┏━━

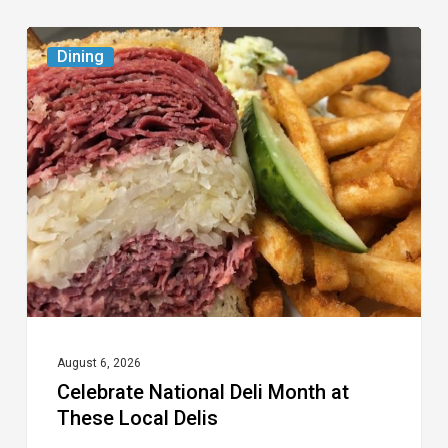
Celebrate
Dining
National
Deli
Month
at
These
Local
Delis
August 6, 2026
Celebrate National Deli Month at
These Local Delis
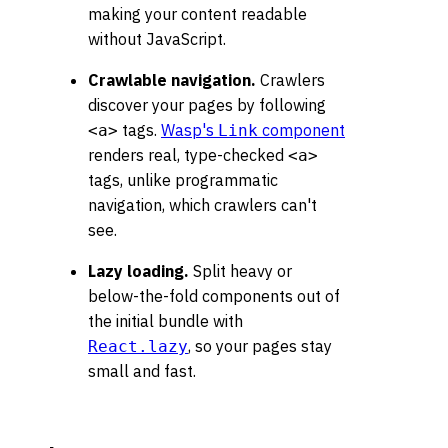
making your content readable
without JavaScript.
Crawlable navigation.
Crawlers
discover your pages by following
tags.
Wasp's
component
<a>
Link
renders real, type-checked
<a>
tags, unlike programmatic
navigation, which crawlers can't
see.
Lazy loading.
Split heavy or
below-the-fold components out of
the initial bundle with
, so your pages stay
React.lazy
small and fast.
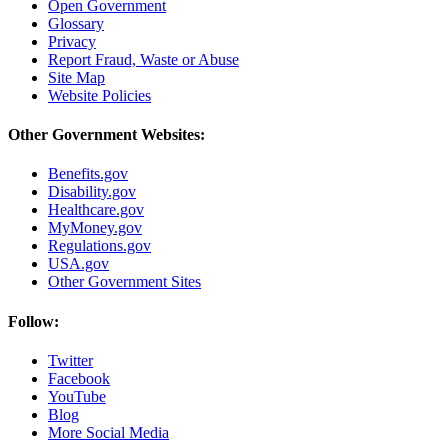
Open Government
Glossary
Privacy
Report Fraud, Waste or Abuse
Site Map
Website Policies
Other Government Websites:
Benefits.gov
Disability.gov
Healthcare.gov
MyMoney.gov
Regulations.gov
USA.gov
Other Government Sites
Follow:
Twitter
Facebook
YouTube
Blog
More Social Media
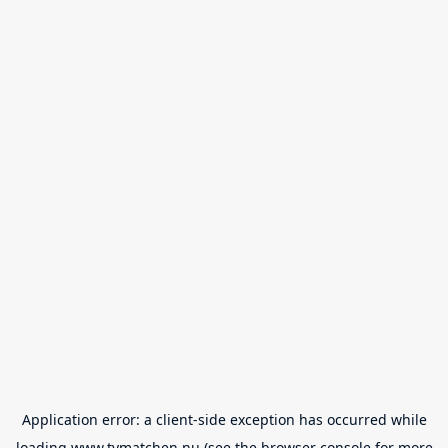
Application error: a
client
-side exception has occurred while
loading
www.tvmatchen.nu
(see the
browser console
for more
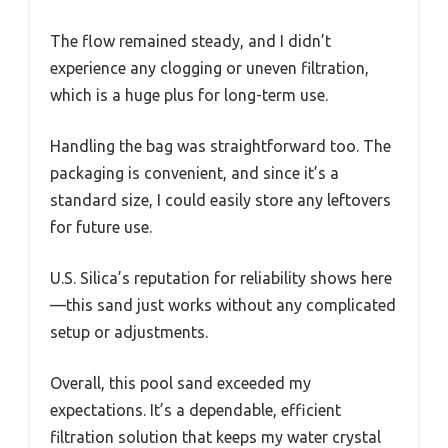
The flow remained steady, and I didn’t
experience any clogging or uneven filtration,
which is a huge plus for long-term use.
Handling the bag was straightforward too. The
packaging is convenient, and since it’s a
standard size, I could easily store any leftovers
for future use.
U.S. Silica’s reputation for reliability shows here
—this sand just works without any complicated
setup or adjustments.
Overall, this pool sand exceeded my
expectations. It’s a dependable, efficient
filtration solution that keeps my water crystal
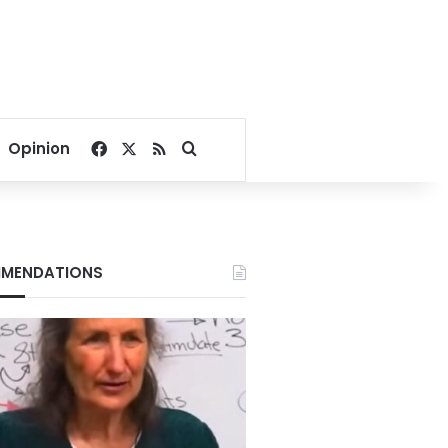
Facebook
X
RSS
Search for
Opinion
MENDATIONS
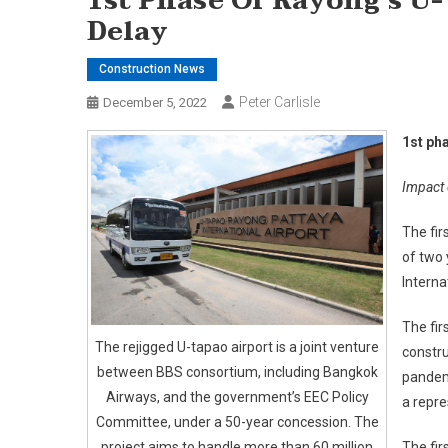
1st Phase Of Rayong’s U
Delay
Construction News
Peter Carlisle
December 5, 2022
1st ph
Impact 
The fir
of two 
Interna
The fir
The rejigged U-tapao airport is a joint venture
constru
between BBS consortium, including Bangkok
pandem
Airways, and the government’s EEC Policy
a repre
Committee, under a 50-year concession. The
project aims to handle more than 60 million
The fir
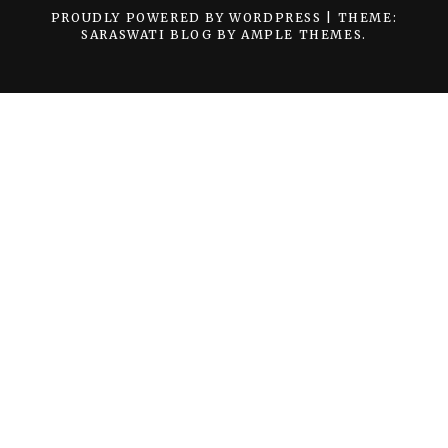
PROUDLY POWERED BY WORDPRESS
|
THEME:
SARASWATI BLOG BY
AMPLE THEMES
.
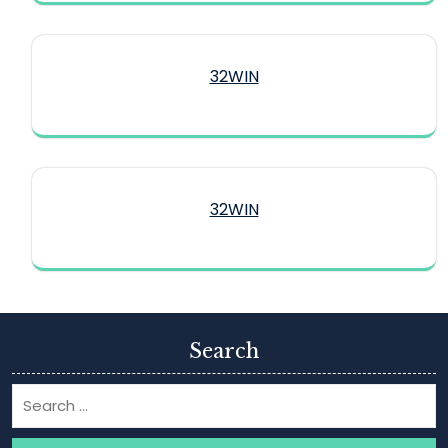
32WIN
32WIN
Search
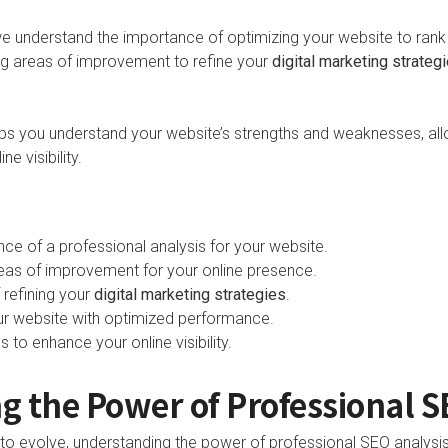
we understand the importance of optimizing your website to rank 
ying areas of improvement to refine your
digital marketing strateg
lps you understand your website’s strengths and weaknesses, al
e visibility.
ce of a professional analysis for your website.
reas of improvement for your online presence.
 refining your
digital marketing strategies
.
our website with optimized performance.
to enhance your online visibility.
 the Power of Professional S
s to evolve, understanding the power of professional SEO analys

┗━━

* [The problem] From the first line of the records down through the line containing "setup or adjustments.", transcribe exactly those lines and no others, both ends kept, pictures dropped.

* [Solution to the exercise]
Celebrate
Dining
National
Deli
Month
at
These
Local
Delis
August 6, 2026
Celebrate National Deli Month at
These Local Delis
making your content readable
without JavaScript.
Crawlable navigation.
Crawlers
discover your pages by following
tags.
Wasp's
component
<a>
Link
renders real, type-checked
<a>
tags, unlike programmatic
navigation, which crawlers can't
see.
Lazy loading.
Split heavy or
below-the-fold components out of
the initial bundle with
, so your pages stay
React.lazy
small and fast.
Open Government
Glossary
Privacy
Report Fraud, Waste or Abuse
Site Map
Website Policies
Other Government Websites:
Benefits.gov
Disability.gov
Healthcare.gov
MyMoney.gov
Regulations.gov
USA.gov
Other Government Sites
Follow:
Twitter
Facebook
YouTube
Blog
More Social Media
Application error: a
client
-side exception has occurred while
loading
www.tvmatchen.nu
(see the
browser console
for more
The flow remained steady, and I didn’t
experience any clogging or uneven filtration,
which is a huge plus for long-term use.
Handling the bag was straightforward too. The
packaging is convenient, and since it’s a
standard size, I could easily store any leftovers
for future use.
U.S. Silica’s reputation for reliability shows here
—this sand just works without any complicated
setup or adjustments.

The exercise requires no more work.